**Your instructions:** Please write out all the entries exactly, without the pictures.

(Saved entries)
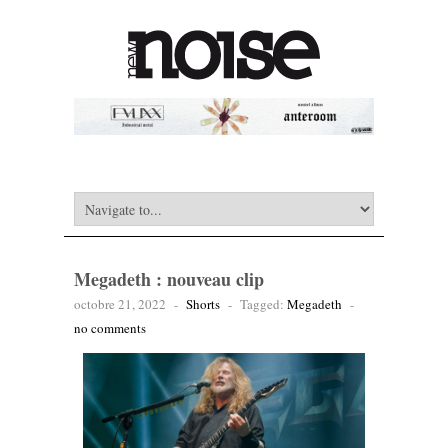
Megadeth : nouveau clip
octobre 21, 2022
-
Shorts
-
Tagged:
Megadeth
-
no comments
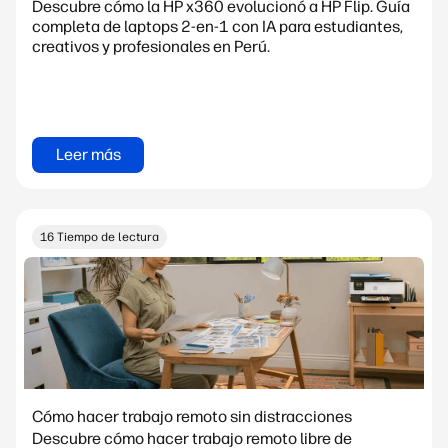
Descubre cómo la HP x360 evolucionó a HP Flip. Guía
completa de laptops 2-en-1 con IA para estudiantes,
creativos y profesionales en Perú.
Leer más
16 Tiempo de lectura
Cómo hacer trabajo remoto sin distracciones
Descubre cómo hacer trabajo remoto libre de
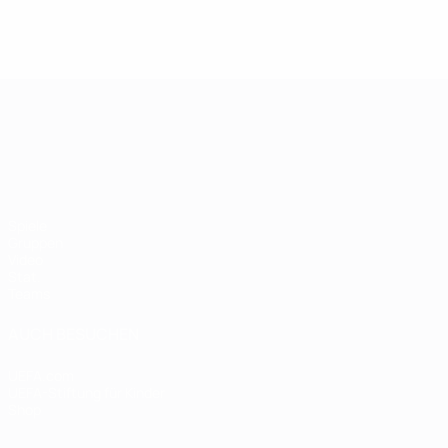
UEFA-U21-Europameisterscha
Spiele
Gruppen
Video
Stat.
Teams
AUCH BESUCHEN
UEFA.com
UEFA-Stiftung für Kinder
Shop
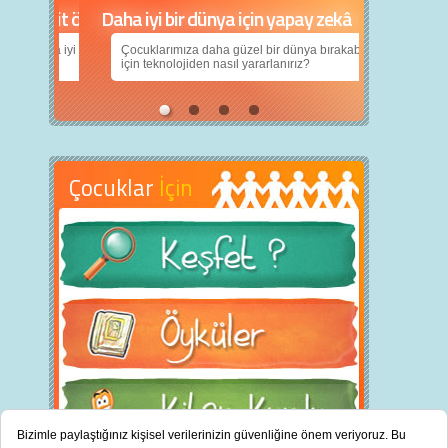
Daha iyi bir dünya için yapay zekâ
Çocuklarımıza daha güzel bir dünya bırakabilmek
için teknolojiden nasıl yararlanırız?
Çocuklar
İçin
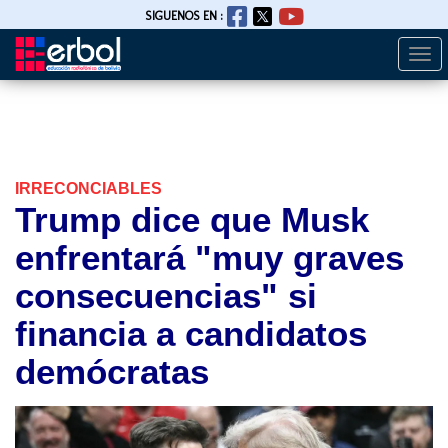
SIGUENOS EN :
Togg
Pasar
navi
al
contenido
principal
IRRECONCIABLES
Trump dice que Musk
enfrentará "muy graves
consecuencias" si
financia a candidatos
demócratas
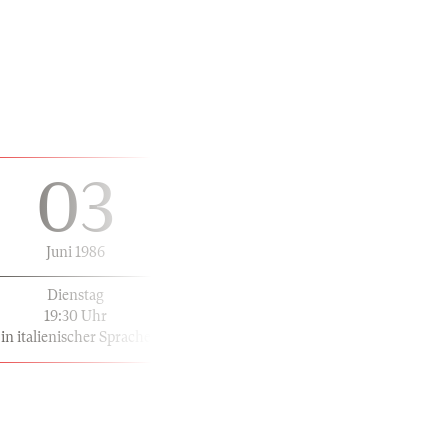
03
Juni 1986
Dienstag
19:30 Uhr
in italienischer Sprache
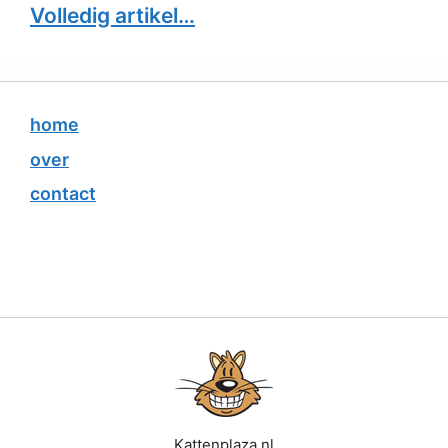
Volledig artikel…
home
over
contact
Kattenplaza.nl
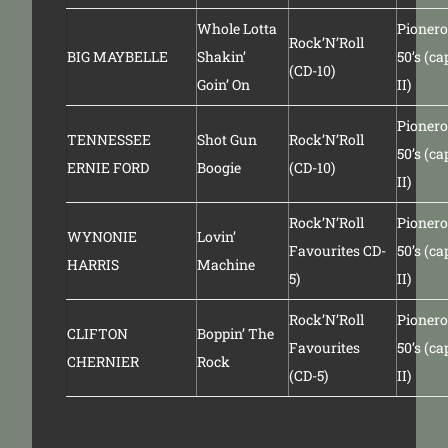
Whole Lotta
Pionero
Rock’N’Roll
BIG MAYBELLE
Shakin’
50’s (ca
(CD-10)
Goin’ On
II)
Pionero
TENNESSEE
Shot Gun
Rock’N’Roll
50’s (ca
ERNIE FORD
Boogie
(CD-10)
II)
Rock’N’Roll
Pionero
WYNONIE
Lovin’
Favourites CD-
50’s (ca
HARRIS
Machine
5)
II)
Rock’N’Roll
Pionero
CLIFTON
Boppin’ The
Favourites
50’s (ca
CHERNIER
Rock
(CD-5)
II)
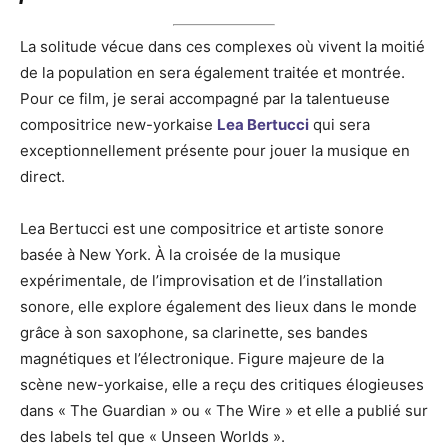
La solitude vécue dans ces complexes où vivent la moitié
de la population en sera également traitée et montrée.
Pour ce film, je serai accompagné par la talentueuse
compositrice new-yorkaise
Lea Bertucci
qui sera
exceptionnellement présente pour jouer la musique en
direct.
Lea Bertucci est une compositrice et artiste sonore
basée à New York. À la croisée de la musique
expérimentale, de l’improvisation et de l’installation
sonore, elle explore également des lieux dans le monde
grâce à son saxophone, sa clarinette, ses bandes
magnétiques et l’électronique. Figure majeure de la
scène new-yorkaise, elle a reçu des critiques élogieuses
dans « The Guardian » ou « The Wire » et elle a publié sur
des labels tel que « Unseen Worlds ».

**Expected answer:**
Megadeth : nouveau clip
octobre 21, 2022
-
Shorts
-
Tagged:
Megadeth
-
no comments
Descubre cómo la HP x360 evolucionó a HP Flip. Guía
completa de laptops 2-en-1 con IA para estudiantes,
creativos y profesionales en Perú.
Leer más
16 Tiempo de lectura
Cómo hacer trabajo remoto sin distracciones
Descubre cómo hacer trabajo remoto libre de
UEFA-U21-Europameisterscha
Spiele
Gruppen
Video
Stat.
Teams
AUCH BESUCHEN
UEFA.com
UEFA-Stiftung für Kinder
Shop
Daha iyi bir dünya için yapay zekâ
Çocuklarımıza daha güzel bir dünya bırakabilmek
için teknolojiden nasıl yararlanırız?
Çocuklar
İçin
SIGUENOS EN :
Togg
Pasar
navi
al
contenido
principal
IRRECONCIABLES
Trump dice que Musk
enfrentará "muy graves
consecuencias" si
financia a candidatos
demócratas
03
Juni 1986
Dienstag
19:30 Uhr
in italienischer Sprache
Volledig artikel…
home
over
contact
Kattenplaza.nl
Whole Lotta
Pionero
Rock’N’Roll
BIG MAYBELLE
Shakin’
50’s (ca
(CD-10)
Goin’ On
II)
Pionero
TENNESSEE
Shot Gun
Rock’N’Roll
50’s (ca
ERNIE FORD
Boogie
(CD-10)
II)
Rock’N’Roll
Pionero
WYNONIE
Lovin’
Favourites CD-
50’s (ca
HARRIS
Machine
5)
II)
Rock’N’Roll
Pionero
CLIFTON
Boppin’ The
Favourites
50’s (ca
CHERNIER
Rock
(CD-5)
II)
La solitude vécue dans ces complexes où vivent la moitié
de la population en sera également traitée et montrée.
Pour ce film, je serai accompagné par la talentueuse
compositrice new-yorkaise
Lea Bertucci
qui sera
exceptionnellement présente pour jouer la musique en
direct.
Lea Bertucci est une compositrice et artiste sonore
basée à New York. À la croisée de la musique
expérimentale, de l’improvisation et de l’installation
sonore, elle explore également des lieux dans le monde
grâce à son saxophone, sa clarinette, ses bandes
magnétiques et l’électronique. Figure majeure de la
scène new-yorkaise, elle a reçu des critiques élogieuses
dans « The Guardian » ou « The Wire » et elle a publié sur
des labels tel que « Unseen Worlds ».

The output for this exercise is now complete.